It was not always so. Ireland used to have a relatively high rate of invasive cervical cancer. Since the introduction of the national screening programme in 2008 the rate has fallen by nearly 7 per cent, year-on-year.

It has been a very successful programme in its primary ambition, to reduce the number of cases and deaths and from cervical cancer. The longer a cervical screening programme continues even lower incidence and death rates will ensue.

Last month the World Health Organisation launched a cervical cancer elimination initiative. It’s long overdue. Cervical cancer is a nasty disease and yet is one of the few truly preventable cancers.

Along with the urgent need to implement global vaccination against the cancer-causing types of human papilloma viruses it is clear that screening programmes are vital to eliminating this preventable cancer, a scourge for women in the prime of their life.

The problem is truly global, although the great majority of cases and deaths are in low or middle-income countries (LMIC) where the tragedy of a maternal death is even more profound, for every 100 women who die from breast or cervical cancer in LMICs 25 children will die, simply because of the added deprivation that they subsequently suffer in losing their mother.

Yet while properly implemented screening programmes that achieve high coverage are successful and cost effective, they are complex, and imperfect. No screening programme in the world detects all cervical cancer precursors.

As Ireland has discovered, false negatives do occur. This is a real tragedy for each and every woman who subsequently develops cancer. But it is not a negligence.

False negative reports

Using current technology false negative reports will continue to happen here, and in every other country’s cervical screening programme, without necessarily there being anyone to blame.
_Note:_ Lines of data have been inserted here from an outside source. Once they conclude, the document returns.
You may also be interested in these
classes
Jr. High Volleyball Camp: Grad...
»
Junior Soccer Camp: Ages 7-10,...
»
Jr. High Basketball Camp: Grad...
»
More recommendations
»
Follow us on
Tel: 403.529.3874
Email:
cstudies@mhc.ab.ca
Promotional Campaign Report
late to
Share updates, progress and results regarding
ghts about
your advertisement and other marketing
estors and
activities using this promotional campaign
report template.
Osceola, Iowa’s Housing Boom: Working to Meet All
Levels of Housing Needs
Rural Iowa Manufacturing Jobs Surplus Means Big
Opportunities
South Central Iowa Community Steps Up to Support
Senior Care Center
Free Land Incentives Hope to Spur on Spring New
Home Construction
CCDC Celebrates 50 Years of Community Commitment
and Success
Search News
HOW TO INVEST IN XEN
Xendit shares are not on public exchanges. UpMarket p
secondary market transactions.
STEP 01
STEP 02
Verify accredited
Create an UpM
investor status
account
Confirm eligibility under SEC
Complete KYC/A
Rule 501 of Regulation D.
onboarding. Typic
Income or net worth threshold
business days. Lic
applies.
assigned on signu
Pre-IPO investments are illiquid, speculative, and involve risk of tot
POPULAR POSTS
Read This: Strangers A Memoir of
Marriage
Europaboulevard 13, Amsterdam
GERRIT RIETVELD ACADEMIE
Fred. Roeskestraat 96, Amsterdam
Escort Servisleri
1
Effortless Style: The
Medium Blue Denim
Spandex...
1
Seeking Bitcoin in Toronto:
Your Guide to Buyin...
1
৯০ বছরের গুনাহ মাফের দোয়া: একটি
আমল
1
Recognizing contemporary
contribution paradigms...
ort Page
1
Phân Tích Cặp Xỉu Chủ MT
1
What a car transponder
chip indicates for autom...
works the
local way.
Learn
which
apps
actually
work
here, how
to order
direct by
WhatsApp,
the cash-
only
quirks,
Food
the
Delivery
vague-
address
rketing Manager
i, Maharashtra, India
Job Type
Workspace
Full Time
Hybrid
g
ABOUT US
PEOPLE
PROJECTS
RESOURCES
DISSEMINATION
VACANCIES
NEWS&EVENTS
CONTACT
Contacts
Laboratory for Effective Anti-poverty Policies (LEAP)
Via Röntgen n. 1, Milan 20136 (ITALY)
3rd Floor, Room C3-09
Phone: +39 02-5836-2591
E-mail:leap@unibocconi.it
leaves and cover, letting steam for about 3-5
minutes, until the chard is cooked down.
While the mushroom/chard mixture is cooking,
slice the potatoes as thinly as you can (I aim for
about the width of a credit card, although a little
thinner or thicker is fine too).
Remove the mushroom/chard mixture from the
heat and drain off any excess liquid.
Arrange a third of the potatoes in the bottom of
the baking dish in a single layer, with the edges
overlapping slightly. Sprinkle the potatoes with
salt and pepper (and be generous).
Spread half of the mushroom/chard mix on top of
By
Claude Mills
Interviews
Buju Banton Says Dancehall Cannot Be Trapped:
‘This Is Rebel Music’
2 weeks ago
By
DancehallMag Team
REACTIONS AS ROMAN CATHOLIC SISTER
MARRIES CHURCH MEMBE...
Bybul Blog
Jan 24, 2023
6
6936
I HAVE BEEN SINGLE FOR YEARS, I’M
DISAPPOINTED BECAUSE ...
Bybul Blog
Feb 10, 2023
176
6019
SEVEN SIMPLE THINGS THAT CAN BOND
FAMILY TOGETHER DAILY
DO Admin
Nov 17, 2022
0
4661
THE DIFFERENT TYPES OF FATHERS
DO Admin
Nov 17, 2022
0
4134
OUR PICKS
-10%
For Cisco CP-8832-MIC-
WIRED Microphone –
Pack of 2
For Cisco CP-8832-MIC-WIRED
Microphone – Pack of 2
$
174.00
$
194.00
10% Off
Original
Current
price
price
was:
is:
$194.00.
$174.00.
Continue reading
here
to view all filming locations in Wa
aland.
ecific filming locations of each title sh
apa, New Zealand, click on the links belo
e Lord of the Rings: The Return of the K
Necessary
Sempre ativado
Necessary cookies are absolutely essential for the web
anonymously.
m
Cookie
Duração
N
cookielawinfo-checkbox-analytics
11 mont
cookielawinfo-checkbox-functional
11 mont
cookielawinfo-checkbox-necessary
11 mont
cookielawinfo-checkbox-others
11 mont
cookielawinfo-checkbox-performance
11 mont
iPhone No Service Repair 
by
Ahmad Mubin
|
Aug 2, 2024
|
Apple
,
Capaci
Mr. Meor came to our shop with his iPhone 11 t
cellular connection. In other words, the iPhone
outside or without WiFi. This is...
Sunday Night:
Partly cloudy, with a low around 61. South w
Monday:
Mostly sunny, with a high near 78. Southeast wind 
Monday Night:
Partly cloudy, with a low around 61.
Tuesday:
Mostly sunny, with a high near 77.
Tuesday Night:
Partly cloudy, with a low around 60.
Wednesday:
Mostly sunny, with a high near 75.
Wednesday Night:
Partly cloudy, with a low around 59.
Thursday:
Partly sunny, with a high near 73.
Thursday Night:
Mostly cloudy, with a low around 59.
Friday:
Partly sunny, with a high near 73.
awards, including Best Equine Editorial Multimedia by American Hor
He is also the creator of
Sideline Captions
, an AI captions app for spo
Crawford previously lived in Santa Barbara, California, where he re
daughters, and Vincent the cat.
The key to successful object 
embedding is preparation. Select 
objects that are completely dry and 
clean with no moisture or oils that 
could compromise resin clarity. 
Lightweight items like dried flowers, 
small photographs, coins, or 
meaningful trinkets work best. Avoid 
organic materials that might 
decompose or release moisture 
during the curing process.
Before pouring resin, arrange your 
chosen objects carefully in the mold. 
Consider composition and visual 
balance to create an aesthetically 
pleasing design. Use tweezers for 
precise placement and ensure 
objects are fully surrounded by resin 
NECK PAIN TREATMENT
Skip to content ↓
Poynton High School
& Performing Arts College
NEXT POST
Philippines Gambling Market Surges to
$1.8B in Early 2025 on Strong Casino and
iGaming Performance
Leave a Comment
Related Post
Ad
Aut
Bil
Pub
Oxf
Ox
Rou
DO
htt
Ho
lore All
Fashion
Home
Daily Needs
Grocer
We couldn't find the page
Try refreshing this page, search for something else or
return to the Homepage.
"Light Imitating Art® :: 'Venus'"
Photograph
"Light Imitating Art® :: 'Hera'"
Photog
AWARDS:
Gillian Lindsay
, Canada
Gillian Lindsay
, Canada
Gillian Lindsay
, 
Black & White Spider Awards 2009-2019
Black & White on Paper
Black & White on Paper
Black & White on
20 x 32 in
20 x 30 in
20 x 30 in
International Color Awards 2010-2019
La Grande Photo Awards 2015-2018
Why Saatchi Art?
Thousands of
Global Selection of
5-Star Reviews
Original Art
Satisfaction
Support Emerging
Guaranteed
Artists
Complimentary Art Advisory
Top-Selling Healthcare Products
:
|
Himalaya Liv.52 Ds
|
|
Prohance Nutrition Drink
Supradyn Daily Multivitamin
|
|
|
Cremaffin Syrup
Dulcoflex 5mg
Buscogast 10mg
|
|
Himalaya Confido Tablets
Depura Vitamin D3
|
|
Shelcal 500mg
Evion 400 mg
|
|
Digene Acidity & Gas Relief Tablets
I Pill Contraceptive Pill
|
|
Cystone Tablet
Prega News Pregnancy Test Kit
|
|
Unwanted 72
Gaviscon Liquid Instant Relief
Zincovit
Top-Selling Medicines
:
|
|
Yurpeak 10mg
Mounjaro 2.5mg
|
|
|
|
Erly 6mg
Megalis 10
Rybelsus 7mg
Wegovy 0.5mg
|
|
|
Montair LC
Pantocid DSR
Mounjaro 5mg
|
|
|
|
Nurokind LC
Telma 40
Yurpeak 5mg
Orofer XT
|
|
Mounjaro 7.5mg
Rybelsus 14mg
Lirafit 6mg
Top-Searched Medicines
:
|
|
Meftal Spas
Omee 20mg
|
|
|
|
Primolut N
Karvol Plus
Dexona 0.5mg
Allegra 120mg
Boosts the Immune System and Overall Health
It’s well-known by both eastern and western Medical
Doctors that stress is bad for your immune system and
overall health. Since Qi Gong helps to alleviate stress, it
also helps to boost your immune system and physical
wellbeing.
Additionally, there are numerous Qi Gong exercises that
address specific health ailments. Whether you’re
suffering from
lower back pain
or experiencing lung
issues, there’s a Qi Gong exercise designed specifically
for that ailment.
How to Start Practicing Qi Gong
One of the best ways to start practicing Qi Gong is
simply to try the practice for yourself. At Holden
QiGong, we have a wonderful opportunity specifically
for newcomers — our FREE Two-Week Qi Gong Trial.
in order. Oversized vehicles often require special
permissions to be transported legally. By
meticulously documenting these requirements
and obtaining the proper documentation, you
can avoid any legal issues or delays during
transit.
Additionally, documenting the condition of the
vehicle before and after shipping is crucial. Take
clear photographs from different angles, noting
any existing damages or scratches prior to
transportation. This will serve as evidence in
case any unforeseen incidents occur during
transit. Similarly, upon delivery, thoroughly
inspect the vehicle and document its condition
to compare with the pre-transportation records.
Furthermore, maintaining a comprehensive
This doesn’t negate the need to tackle a case of negligence or other malpractice if and when it occurs.

As Ireland has also discovered, auditing this phenomenon (of false negative reports) is fraught with ethical and legal issues that most countries have not and will not address.

The recently published expert reference group report on clinical audit of interval cancers in the cervical check screened population chaired by Dr Susan O’Reilly confirmed that very few countries undertake previous smear history audit in women with cancer.

Of these, very few encourage or allow access of their findings to the individual patients. Unusually the Irish screening programme both audited and made its findings available. There is no doubt that in so doing mistakes were made, as Dr Gabriel Scally’s report detailed.

As the chief executive of the national screening service, Fiona Murphy, has rightly pointed out unless we deal with the issue of compensation for “false negatives” then the entire screening programme may buckle under the weight of legal costs.

Given the genuine success of the cervical screening service this would be awful, akin to throwing out the baby with the bathwater. It need not happen.

The medical profession, more particularly, those involved in screening services, may have shot themselves in the foot by describing results in a dichotomous way. A diagnosis of pregnancy, cancer or a fractured bone can indeed be a yes or no. Not so with screening tests for cervical precancer. They simply aren’t good enough.

To a doctor, familiar with screening parlance, when a smear test result is reported as “negative” it means that no abnormality has been found, not that no abnormality was present, or would arise over the coming years. Not surprisingly to many people it equates with a mistake. This fundamental difference in interpretation needs to be resolved.

As our understanding of cervical cancer genesis continues to improve so our tests are becoming more accurate (eg HPV genotyping) simpler, less expensive, quicker and, perhaps soon, laboratory independent (eg artificial intelligence image recognition systems). But no matter which tests appear to perform best they should be reported honestly.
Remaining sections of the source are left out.